_How to complete this task_
With no images included, output each entry below exactly as it appears.

_Input records_

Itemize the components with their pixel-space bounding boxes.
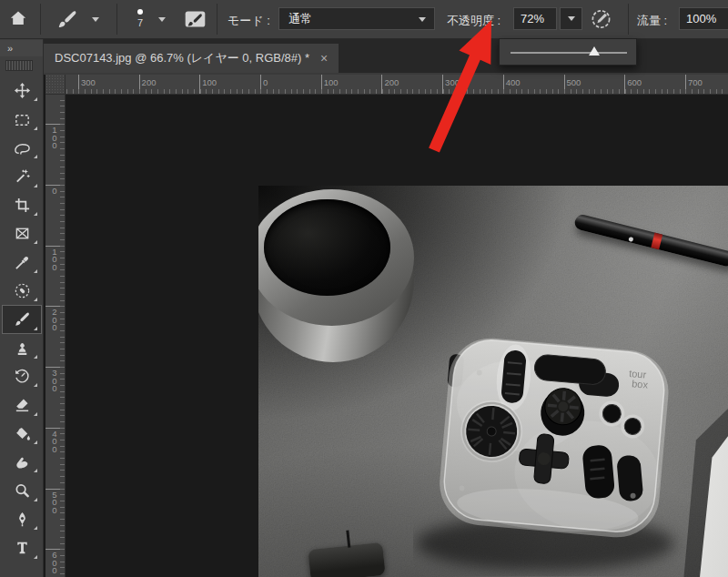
ruler-v-label: 400 — [49, 430, 60, 454]
crop-icon — [14, 197, 31, 214]
ruler-h-label: 200 — [384, 77, 399, 87]
tool-spot-healing-brush[interactable] — [2, 277, 42, 305]
document-tab[interactable]: DSC07143.jpg @ 66.7% (レイヤー 0, RGB/8#) * … — [44, 44, 339, 73]
tool-move[interactable] — [2, 76, 42, 105]
tools-panel: » — [0, 38, 44, 577]
opacity-label: 不透明度 : — [447, 13, 500, 29]
ruler-h-label: 0 — [263, 77, 268, 87]
smudge-icon — [14, 453, 31, 471]
tourbox-controller: tour box — [413, 318, 704, 577]
ruler-v-label: 100 — [49, 248, 60, 272]
brush-settings-panel-toggle-icon[interactable] — [184, 8, 207, 30]
tool-rectangular-marquee[interactable] — [2, 105, 42, 133]
flyout-triangle-icon — [34, 327, 37, 330]
eyedropper-icon — [14, 254, 31, 271]
opacity-slider-thumb[interactable] — [589, 46, 600, 56]
mode-chevron-icon — [419, 17, 426, 22]
flyout-triangle-icon — [34, 240, 37, 244]
ruler-h-label: 100 — [324, 77, 339, 87]
canvas-pasteboard[interactable]: tour box — [44, 95, 728, 577]
type-icon — [14, 539, 31, 556]
flow-value: 100% — [686, 12, 716, 25]
panel-grip-handle[interactable] — [5, 60, 33, 71]
tool-frame[interactable] — [2, 219, 42, 248]
ruler-vertical[interactable]: 1000100200300400500600 — [46, 95, 66, 577]
flyout-triangle-icon — [34, 127, 37, 130]
document-window-edge — [44, 73, 728, 75]
ruler-h-label: 200 — [142, 77, 157, 87]
brush-tool-icon[interactable] — [56, 8, 78, 30]
move-icon — [14, 82, 31, 99]
brush-tip-dot-icon — [137, 9, 143, 15]
flyout-triangle-icon — [34, 298, 37, 301]
ruler-v-label: 100 — [49, 127, 60, 150]
mode-value: 通常 — [288, 11, 312, 27]
separator — [628, 4, 629, 35]
tool-brush[interactable] — [2, 305, 42, 333]
history-brush-icon — [14, 368, 31, 385]
tool-lasso[interactable] — [2, 134, 42, 162]
tool-eraser[interactable] — [2, 390, 42, 419]
opacity-field[interactable]: 72% — [513, 7, 557, 30]
brush-tip-preview[interactable]: 7 — [129, 7, 151, 28]
tool-dodge[interactable] — [2, 476, 42, 504]
pen-red-ring — [651, 233, 662, 250]
ruler-v-label: 500 — [49, 491, 60, 515]
separator — [116, 4, 117, 35]
tab-close-icon[interactable]: × — [320, 51, 328, 66]
tool-list — [0, 76, 44, 562]
brush-preset-chevron-icon[interactable] — [92, 17, 99, 22]
tool-smudge[interactable] — [2, 448, 42, 476]
flyout-triangle-icon — [34, 269, 37, 273]
pen-clip-dot — [628, 237, 633, 242]
brush-size-chevron-icon[interactable] — [158, 17, 166, 22]
tool-type[interactable] — [2, 533, 42, 562]
pressure-opacity-icon[interactable] — [590, 8, 612, 30]
paint-bucket-icon — [14, 425, 31, 442]
tool-paint-bucket[interactable] — [2, 420, 42, 448]
tool-clone-stamp[interactable] — [2, 334, 42, 362]
tourbox-logo-line2: box — [632, 378, 649, 390]
rectangular-marquee-icon — [14, 111, 31, 128]
options-bar: 7 モード : 通常 不透明度 : 72% 流量 : 100% — [0, 0, 728, 39]
flyout-triangle-icon — [34, 412, 37, 416]
flyout-triangle-icon — [34, 155, 37, 158]
tool-eyedropper[interactable] — [2, 248, 42, 276]
object-selection-icon — [14, 167, 31, 185]
flyout-triangle-icon — [34, 184, 37, 187]
ruler-h-label: 500 — [567, 77, 581, 87]
flyout-triangle-icon — [34, 469, 37, 472]
double-chevron-icon: » — [7, 43, 13, 54]
clone-stamp-icon — [14, 339, 31, 357]
ruler-h-label: 400 — [506, 77, 521, 87]
opacity-dropdown-button[interactable] — [560, 7, 582, 30]
tool-history-brush[interactable] — [2, 362, 42, 390]
flyout-triangle-icon — [34, 212, 37, 216]
opacity-slider-track[interactable] — [511, 52, 627, 54]
tool-object-selection[interactable] — [2, 162, 42, 190]
mode-dropdown[interactable]: 通常 — [278, 7, 435, 30]
ruler-v-label: 300 — [49, 369, 60, 393]
ruler-h-label: 300 — [445, 77, 460, 87]
collapse-panel-button[interactable]: » — [0, 40, 43, 56]
separator — [217, 4, 217, 35]
flyout-triangle-icon — [34, 498, 37, 501]
flow-field[interactable]: 100% — [679, 7, 728, 30]
tool-crop[interactable] — [2, 191, 42, 219]
lasso-icon — [14, 139, 31, 157]
ruler-horizontal[interactable]: 3002001000100200300400500600700 — [66, 75, 728, 95]
flow-label: 流量 : — [637, 13, 667, 29]
brush-size-value: 7 — [129, 17, 151, 28]
flyout-triangle-icon — [34, 526, 37, 530]
ruler-origin-corner[interactable] — [46, 75, 66, 95]
opacity-value: 72% — [521, 12, 544, 25]
photo-document[interactable]: tour box — [258, 186, 728, 577]
coffee-surface — [264, 199, 390, 296]
tool-pen[interactable] — [2, 505, 42, 533]
tourbox-tour-button — [581, 444, 615, 500]
brush-icon — [14, 310, 31, 328]
document-tab-title: DSC07143.jpg @ 66.7% (レイヤー 0, RGB/8#) * — [55, 50, 309, 66]
flyout-triangle-icon — [34, 555, 37, 559]
frame-icon — [14, 225, 31, 242]
home-icon[interactable] — [8, 9, 28, 29]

_Exercise response_
Itemize the components with their pixel-space bounding boxes.
ruler-v-label: 400 — [49, 430, 60, 454]
crop-icon — [14, 197, 31, 214]
ruler-h-label: 200 — [384, 77, 399, 87]
tool-spot-healing-brush[interactable] — [2, 277, 42, 305]
document-tab[interactable]: DSC07143.jpg @ 66.7% (レイヤー 0, RGB/8#) * … — [44, 44, 339, 73]
tool-move[interactable] — [2, 76, 42, 105]
tools-panel: » — [0, 38, 44, 577]
opacity-label: 不透明度 : — [447, 13, 500, 29]
ruler-h-label: 0 — [263, 77, 268, 87]
smudge-icon — [14, 453, 31, 471]
tourbox-controller: tour box — [413, 318, 704, 577]
ruler-v-label: 100 — [49, 248, 60, 272]
brush-settings-panel-toggle-icon[interactable] — [184, 8, 207, 30]
tool-rectangular-marquee[interactable] — [2, 105, 42, 133]
flyout-triangle-icon — [34, 327, 37, 330]
eyedropper-icon — [14, 254, 31, 271]
opacity-slider-thumb[interactable] — [589, 46, 600, 56]
mode-chevron-icon — [419, 17, 426, 22]
flyout-triangle-icon — [34, 240, 37, 244]
ruler-h-label: 100 — [324, 77, 339, 87]
canvas-pasteboard[interactable]: tour box — [44, 95, 728, 577]
type-icon — [14, 539, 31, 556]
flow-value: 100% — [686, 12, 716, 25]
panel-grip-handle[interactable] — [5, 60, 33, 71]
tool-frame[interactable] — [2, 219, 42, 248]
ruler-vertical[interactable]: 1000100200300400500600 — [46, 95, 66, 577]
flyout-triangle-icon — [34, 127, 37, 130]
document-window-edge — [44, 73, 728, 75]
ruler-h-label: 200 — [142, 77, 157, 87]
brush-tool-icon[interactable] — [56, 8, 78, 30]
move-icon — [14, 82, 31, 99]
brush-tip-dot-icon — [137, 9, 143, 15]
flyout-triangle-icon — [34, 298, 37, 301]
ruler-v-label: 100 — [49, 127, 60, 150]
mode-value: 通常 — [288, 11, 312, 27]
separator — [628, 4, 629, 35]
tool-brush[interactable] — [2, 305, 42, 333]
history-brush-icon — [14, 368, 31, 385]
tool-lasso[interactable] — [2, 134, 42, 162]
tool-eraser[interactable] — [2, 390, 42, 419]
opacity-field[interactable]: 72% — [513, 7, 557, 30]
brush-tip-preview[interactable]: 7 — [129, 7, 151, 28]
tool-dodge[interactable] — [2, 476, 42, 504]
pen-red-ring — [651, 233, 662, 250]
ruler-v-label: 500 — [49, 491, 60, 515]
separator — [116, 4, 117, 35]
tab-close-icon[interactable]: × — [320, 51, 328, 66]
tool-list — [0, 76, 44, 562]
brush-preset-chevron-icon[interactable] — [92, 17, 99, 22]
tool-smudge[interactable] — [2, 448, 42, 476]
flyout-triangle-icon — [34, 269, 37, 273]
pen-clip-dot — [628, 237, 633, 242]
brush-size-chevron-icon[interactable] — [158, 17, 166, 22]
tool-type[interactable] — [2, 533, 42, 562]
pressure-opacity-icon[interactable] — [590, 8, 612, 30]
paint-bucket-icon — [14, 425, 31, 442]
tool-paint-bucket[interactable] — [2, 420, 42, 448]
tool-clone-stamp[interactable] — [2, 334, 42, 362]
tourbox-logo-line2: box — [632, 378, 649, 390]
rectangular-marquee-icon — [14, 111, 31, 128]
options-bar: 7 モード : 通常 不透明度 : 72% 流量 : 100% — [0, 0, 728, 39]
flyout-triangle-icon — [34, 412, 37, 416]
flyout-triangle-icon — [34, 155, 37, 158]
tool-eyedropper[interactable] — [2, 248, 42, 276]
object-selection-icon — [14, 167, 31, 185]
flyout-triangle-icon — [34, 184, 37, 187]
ruler-h-label: 500 — [567, 77, 581, 87]
flyout-triangle-icon — [34, 469, 37, 472]
double-chevron-icon: » — [7, 43, 13, 54]
clone-stamp-icon — [14, 339, 31, 357]
ruler-h-label: 400 — [506, 77, 521, 87]
opacity-dropdown-button[interactable] — [560, 7, 582, 30]
tool-history-brush[interactable] — [2, 362, 42, 390]
flyout-triangle-icon — [34, 212, 37, 216]
opacity-slider-track[interactable] — [511, 52, 627, 54]
tool-object-selection[interactable] — [2, 162, 42, 190]
mode-dropdown[interactable]: 通常 — [278, 7, 435, 30]
ruler-v-label: 300 — [49, 369, 60, 393]
ruler-h-label: 300 — [445, 77, 460, 87]
collapse-panel-button[interactable]: » — [0, 40, 43, 56]
separator — [217, 4, 217, 35]
flyout-triangle-icon — [34, 498, 37, 501]
flow-field[interactable]: 100% — [679, 7, 728, 30]
tool-crop[interactable] — [2, 191, 42, 219]
lasso-icon — [14, 139, 31, 157]
ruler-horizontal[interactable]: 3002001000100200300400500600700 — [66, 75, 728, 95]
flow-label: 流量 : — [637, 13, 667, 29]
brush-size-value: 7 — [129, 17, 151, 28]
flyout-triangle-icon — [34, 526, 37, 530]
ruler-origin-corner[interactable] — [46, 75, 66, 95]
opacity-value: 72% — [521, 12, 544, 25]
photo-document[interactable]: tour box — [258, 186, 728, 577]
coffee-surface — [264, 199, 390, 296]
tool-pen[interactable] — [2, 505, 42, 533]
tourbox-tour-button — [581, 444, 615, 500]
brush-icon — [14, 310, 31, 328]
document-tab-title: DSC07143.jpg @ 66.7% (レイヤー 0, RGB/8#) * — [55, 50, 309, 66]
flyout-triangle-icon — [34, 555, 37, 559]
frame-icon — [14, 225, 31, 242]
home-icon[interactable] — [8, 9, 28, 29]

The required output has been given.